Authored by Paolo Colecchia
This repository contains an example of how to build an Azure Databricks MLOps pipeline for batch scoring of Spark ML models. This tutorial assumes you already know what Azure Databricks is and how to develop a ML model. In this Git repo you will find two main folders: Notebooks and Pipelines. The former contains all the relevant Python files to get some data from an Azure Data Lake, perform data preparation, train a SparkML model, register it to the MLFlow model registry and perform batch scoring; the latter contains a yaml file to import into your Azure DevOps project to create a Build pipeline and a Release pipeline JSON file to configure based on your own environment settings
Machine Learning Operations (MLOps) is based on DevOps principles and practices that increase the efficiency of workflows. For example, continuous integration, delivery, and deployment. MLOps applies these principles to the machine learning process, with the goal of:
- Faster experimentation and development of models
- Faster deployment of models into production
- Quality assurance and end-to-end lineage tracking
To build an MLOps pipeline of your Azure Databricks SparkML model you'd need to perform the following steps:
- Step 1: Create an Azure Data Lake
- Step 2: Create two Azure Databricks workspaces, one for Dev/Test and another for Production
- Step 3: Mount the Azure Databricks clusters to the Azure Data Lake
- Step 4: Create an Azure DevOps project and import this repository
- Step 5: Add your newly created Azure DevOps repository to your Azure Databricks cluster
- Step 6: Run the Notebooks from the Azure DevOps repo
- Step 7: Import the created MLOps pipelines in your Azure DevOps project
- Step 8: Build an Azure Data Factory pipeline to run the Azure Databricks notebooks in the Test/Pre-Prod and Production environment
Notes:
- As this is a demo tutorial, I only created two Databricks workspaces but in reality you will create one Databricks workspace per environment which is normally: Development, Test/Prep-Production and Production
- To deploy Notebooks into the Azure Databricks workspace I used the pre-built tasks from the Marketplace by Data Thirst. For production deployment I'd recommend using a Python step which invokes the Azure Databricks workspace/cluster APIs to interact with the cluster and deploy notebooks into the workspace.

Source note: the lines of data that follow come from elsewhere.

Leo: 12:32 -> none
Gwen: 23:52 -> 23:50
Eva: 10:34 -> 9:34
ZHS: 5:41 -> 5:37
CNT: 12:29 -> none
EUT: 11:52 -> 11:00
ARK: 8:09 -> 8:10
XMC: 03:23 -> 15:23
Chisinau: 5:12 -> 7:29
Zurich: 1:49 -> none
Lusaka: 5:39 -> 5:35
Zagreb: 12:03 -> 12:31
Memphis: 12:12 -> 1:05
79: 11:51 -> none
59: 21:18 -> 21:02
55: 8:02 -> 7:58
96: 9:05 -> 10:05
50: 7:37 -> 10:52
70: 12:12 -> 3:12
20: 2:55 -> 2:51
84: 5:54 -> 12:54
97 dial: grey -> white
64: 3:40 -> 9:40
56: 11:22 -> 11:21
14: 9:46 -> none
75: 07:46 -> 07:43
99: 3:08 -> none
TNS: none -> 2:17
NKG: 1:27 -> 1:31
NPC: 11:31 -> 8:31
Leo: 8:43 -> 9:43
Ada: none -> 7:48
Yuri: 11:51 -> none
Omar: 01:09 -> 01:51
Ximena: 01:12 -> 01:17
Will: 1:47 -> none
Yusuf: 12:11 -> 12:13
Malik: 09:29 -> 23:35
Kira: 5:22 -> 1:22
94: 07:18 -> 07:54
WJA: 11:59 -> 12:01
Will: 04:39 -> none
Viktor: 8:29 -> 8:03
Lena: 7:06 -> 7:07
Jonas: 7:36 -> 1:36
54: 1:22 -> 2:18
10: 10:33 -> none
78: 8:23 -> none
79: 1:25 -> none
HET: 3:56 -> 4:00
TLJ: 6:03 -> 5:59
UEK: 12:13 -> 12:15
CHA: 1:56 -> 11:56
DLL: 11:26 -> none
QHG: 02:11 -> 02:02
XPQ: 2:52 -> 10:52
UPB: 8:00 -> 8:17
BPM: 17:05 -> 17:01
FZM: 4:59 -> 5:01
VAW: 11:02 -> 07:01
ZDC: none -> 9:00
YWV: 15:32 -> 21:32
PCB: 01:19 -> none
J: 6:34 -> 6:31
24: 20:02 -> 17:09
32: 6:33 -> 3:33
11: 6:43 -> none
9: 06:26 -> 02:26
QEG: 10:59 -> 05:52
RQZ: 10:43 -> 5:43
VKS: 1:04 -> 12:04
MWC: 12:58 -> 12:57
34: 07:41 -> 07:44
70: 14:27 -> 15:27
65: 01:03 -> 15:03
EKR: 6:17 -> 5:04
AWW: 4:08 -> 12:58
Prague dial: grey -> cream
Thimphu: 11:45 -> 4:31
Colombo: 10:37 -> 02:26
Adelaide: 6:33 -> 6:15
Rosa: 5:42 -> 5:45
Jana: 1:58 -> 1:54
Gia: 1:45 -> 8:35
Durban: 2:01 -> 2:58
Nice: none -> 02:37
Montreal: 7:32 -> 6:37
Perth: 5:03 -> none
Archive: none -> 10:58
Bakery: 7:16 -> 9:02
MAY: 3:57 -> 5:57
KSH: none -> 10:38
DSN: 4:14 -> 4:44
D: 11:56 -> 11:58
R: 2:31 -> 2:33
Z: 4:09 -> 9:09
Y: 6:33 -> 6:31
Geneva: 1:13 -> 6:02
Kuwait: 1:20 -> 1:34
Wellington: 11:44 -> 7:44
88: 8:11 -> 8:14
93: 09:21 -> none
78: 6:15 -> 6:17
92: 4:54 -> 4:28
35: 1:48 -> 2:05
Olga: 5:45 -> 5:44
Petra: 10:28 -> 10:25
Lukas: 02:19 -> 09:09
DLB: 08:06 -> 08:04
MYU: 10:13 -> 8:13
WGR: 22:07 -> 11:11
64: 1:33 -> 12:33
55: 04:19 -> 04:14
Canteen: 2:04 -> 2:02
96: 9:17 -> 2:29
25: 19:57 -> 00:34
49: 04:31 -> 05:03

- In a real production deployment you will be using Azure Key Vault to store secrets as well
- In this demo tutorial I am using the Azure Data Lake as a data source however if you are familiar with Azure Databricks you can modify the provided code to load the provided data into your Azure Databricks cluster without using the Data Lake
Let's now delve into the steps above.
Login to the Azure portal and click on create a resource. Choose Azure Storage Account and then click Create.
Fill in the different fields to create the storage account in the right resource group based on your configuration
Click on the Advanced tab and select the Enable hierarchical namespace. Click on Create
Login to the Azure portal and click on create a resource. Choose Azure Databricks and then click Create.
Fill in the different fields to create the Azure Databricks workspace for DevTest environment(make sure you chose the Premium Tier) in your resource group based on your configuration then click on Create
Now repeat the steps above to create another Azure Databricks workspace for the Production Environment(make sure you chose the Premium Tier).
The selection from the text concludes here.